═════ DATA SHOWN ═════
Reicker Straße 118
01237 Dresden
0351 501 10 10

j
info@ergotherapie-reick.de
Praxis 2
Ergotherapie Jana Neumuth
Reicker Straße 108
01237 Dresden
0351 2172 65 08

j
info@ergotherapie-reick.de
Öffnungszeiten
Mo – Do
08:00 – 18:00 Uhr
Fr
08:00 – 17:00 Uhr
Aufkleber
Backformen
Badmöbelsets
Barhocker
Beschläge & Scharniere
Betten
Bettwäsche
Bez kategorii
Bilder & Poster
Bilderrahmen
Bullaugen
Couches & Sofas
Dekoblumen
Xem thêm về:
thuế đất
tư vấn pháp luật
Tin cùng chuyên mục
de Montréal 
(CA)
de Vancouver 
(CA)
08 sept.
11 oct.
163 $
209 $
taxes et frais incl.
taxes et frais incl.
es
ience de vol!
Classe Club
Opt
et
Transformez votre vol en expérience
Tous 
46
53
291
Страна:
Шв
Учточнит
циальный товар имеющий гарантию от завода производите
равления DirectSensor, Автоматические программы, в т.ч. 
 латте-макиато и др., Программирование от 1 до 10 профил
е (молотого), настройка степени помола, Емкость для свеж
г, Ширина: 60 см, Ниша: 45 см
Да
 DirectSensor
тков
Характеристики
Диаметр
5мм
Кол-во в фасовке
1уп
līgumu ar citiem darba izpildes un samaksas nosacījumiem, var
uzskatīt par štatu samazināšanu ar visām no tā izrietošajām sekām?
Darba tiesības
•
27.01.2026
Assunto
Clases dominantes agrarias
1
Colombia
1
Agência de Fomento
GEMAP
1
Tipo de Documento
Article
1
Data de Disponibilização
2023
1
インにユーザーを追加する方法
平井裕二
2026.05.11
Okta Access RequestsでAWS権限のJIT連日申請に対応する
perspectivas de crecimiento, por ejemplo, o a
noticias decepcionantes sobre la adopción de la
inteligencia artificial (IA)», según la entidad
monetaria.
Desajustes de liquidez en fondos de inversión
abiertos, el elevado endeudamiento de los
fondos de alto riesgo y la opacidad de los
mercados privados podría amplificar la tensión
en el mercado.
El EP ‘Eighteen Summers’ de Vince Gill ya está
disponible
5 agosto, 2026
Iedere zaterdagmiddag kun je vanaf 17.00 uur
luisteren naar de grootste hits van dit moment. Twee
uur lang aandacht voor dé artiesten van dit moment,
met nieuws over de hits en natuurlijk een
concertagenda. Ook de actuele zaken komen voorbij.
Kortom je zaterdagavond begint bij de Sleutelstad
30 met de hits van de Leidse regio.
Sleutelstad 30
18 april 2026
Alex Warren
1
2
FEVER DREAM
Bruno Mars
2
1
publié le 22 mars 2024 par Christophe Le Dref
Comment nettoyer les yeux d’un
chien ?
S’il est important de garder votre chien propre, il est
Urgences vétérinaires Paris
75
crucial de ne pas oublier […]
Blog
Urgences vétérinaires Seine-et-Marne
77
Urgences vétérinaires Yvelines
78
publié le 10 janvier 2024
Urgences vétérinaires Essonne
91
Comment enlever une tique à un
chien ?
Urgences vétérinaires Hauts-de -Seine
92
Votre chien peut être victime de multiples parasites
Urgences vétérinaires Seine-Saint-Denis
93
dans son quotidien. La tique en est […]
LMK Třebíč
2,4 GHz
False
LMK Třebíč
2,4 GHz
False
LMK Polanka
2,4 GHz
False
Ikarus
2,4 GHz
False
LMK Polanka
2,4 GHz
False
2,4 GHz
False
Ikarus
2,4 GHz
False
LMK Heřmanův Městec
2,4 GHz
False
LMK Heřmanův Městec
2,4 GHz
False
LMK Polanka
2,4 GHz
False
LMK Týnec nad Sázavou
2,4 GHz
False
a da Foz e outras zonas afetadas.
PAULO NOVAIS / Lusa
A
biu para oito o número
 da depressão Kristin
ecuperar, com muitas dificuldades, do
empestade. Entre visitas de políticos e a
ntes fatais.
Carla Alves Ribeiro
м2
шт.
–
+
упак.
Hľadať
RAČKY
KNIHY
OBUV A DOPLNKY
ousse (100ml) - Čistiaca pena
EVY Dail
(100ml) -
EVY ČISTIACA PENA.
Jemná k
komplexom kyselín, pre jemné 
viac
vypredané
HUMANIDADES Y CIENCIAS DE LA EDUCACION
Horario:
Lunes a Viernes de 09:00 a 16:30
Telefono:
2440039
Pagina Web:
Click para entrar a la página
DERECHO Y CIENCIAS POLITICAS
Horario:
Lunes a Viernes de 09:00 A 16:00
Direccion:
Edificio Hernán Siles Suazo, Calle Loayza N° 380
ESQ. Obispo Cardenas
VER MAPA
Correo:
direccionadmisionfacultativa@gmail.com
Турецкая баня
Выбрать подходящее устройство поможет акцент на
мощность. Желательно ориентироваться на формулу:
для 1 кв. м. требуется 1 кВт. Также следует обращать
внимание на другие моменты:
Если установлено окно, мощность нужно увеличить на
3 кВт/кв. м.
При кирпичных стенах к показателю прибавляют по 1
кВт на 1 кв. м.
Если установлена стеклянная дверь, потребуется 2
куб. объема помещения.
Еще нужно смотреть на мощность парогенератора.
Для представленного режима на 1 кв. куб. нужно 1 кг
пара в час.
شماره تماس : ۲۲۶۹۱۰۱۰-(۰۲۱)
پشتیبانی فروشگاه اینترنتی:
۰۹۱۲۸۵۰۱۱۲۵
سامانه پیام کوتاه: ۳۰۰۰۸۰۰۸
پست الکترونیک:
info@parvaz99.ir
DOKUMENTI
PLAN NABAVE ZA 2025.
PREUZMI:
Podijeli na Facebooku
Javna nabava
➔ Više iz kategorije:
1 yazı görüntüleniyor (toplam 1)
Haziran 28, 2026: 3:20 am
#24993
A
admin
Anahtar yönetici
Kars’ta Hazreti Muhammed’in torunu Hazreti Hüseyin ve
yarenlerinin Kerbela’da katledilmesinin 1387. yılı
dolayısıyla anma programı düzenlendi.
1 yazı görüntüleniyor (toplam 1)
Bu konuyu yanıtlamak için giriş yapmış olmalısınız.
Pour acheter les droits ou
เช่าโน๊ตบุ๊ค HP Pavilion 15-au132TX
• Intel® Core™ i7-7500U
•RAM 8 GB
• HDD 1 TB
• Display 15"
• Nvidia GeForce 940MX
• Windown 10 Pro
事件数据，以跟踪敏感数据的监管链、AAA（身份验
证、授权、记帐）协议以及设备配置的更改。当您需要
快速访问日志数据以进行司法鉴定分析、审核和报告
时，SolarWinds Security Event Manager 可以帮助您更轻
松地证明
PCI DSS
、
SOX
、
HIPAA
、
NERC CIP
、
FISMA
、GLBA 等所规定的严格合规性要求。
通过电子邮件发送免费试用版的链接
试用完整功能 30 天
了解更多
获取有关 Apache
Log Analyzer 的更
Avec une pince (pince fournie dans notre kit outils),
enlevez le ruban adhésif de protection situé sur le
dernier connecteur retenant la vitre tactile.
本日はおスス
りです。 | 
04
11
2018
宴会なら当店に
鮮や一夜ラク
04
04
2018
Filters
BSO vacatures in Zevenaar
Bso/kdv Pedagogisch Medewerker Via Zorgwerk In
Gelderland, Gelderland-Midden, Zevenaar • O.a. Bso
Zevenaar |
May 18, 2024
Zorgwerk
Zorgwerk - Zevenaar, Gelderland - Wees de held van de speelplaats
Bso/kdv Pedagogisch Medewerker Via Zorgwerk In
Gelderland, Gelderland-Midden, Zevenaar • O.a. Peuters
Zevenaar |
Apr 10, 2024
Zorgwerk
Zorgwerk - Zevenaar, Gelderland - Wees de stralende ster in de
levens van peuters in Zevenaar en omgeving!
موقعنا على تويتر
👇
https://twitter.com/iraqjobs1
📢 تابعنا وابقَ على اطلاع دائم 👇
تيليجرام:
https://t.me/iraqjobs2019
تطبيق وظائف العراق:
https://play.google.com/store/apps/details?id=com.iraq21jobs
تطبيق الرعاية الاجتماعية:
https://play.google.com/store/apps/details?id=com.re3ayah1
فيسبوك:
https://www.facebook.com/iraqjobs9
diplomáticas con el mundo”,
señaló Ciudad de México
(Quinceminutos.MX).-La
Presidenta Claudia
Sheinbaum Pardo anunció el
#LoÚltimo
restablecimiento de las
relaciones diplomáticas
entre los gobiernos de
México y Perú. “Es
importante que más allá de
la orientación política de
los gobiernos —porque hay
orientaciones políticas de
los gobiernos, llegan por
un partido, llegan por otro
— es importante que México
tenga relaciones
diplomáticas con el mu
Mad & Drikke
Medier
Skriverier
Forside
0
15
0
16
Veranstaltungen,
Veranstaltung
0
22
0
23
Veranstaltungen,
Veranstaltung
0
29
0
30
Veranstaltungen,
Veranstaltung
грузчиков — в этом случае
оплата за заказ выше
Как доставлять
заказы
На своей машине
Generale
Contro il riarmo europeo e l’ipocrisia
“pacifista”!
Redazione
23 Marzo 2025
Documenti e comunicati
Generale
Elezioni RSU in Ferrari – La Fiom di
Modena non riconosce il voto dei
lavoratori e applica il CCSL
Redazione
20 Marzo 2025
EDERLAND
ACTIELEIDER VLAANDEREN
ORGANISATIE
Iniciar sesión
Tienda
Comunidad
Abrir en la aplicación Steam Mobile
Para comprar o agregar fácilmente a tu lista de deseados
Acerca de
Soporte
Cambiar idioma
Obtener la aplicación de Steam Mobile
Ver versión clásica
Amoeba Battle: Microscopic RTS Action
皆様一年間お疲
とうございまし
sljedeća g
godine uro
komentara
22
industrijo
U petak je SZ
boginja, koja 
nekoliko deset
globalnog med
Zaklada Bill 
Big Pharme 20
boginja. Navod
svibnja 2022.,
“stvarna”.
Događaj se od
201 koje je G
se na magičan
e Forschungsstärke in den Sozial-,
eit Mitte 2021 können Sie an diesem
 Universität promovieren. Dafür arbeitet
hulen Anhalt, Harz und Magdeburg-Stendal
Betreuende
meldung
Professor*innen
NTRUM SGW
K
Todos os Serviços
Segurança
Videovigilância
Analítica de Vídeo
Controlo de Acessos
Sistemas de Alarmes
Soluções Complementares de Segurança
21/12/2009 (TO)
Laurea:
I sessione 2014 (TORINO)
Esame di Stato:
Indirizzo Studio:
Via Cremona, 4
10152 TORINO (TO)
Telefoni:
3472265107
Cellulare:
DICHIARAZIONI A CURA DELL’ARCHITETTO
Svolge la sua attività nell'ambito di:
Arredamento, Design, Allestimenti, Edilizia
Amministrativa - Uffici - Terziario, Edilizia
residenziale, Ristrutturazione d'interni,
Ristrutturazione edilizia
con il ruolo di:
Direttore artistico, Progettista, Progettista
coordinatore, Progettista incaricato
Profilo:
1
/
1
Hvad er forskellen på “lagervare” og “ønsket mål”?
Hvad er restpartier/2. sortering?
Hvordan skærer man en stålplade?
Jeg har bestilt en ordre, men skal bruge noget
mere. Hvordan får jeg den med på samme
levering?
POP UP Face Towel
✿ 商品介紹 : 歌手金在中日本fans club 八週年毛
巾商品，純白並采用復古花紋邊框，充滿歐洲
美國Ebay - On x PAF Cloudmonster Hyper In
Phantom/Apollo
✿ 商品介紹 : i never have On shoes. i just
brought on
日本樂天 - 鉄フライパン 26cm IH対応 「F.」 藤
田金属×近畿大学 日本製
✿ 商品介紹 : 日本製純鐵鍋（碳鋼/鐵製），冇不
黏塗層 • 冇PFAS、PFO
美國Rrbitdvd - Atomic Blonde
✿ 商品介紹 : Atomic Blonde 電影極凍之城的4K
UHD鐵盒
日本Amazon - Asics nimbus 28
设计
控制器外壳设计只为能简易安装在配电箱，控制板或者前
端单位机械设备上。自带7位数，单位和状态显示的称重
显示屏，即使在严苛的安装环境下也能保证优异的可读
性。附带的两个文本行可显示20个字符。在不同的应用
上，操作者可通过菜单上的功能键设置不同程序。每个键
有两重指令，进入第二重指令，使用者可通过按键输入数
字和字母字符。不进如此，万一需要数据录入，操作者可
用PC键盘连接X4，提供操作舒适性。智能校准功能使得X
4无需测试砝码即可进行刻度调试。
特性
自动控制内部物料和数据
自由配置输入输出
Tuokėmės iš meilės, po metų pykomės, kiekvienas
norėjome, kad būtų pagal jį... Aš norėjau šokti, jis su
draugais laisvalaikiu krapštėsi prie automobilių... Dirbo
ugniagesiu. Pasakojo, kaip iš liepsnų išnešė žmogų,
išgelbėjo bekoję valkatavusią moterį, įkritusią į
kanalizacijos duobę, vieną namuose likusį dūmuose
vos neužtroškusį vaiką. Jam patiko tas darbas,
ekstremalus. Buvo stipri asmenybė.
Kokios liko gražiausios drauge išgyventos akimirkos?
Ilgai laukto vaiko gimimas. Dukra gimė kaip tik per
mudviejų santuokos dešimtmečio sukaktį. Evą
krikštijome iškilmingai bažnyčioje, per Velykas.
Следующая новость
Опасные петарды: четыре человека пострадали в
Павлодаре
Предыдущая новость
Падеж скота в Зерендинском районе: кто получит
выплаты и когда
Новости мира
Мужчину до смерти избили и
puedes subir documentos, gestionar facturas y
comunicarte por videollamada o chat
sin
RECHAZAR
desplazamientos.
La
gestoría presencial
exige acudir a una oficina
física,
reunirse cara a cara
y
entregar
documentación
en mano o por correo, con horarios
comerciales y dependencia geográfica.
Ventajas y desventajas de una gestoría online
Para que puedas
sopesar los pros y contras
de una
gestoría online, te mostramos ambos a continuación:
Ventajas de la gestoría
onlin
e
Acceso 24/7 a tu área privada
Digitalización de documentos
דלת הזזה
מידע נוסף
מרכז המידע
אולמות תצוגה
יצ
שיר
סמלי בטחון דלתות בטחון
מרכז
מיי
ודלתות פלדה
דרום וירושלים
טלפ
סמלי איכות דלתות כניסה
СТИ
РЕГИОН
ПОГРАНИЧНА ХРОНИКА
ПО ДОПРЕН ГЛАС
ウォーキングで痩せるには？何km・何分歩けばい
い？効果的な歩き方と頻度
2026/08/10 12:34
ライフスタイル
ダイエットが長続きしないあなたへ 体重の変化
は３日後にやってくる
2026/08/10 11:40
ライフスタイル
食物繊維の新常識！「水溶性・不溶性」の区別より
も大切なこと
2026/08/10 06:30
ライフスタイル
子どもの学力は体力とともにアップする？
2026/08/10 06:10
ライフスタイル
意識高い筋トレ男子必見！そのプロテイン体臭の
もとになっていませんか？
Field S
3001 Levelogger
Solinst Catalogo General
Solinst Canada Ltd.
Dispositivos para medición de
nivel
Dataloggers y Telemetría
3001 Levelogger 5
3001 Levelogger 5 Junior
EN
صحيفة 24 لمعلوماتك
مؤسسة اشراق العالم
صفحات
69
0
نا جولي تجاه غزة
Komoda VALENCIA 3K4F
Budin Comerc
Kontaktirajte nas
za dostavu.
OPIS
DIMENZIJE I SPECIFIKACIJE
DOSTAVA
═════
[WORK ORDER]
Look over the data above and show each line that contains "https".

[SOLUTION FOR THIS TASK]
https://twitter.com/iraqjobs1
https://t.me/iraqjobs2019
https://play.google.com/store/apps/details?id=com.iraq21jobs
https://play.google.com/store/apps/details?id=com.re3ayah1
https://www.facebook.com/iraqjobs9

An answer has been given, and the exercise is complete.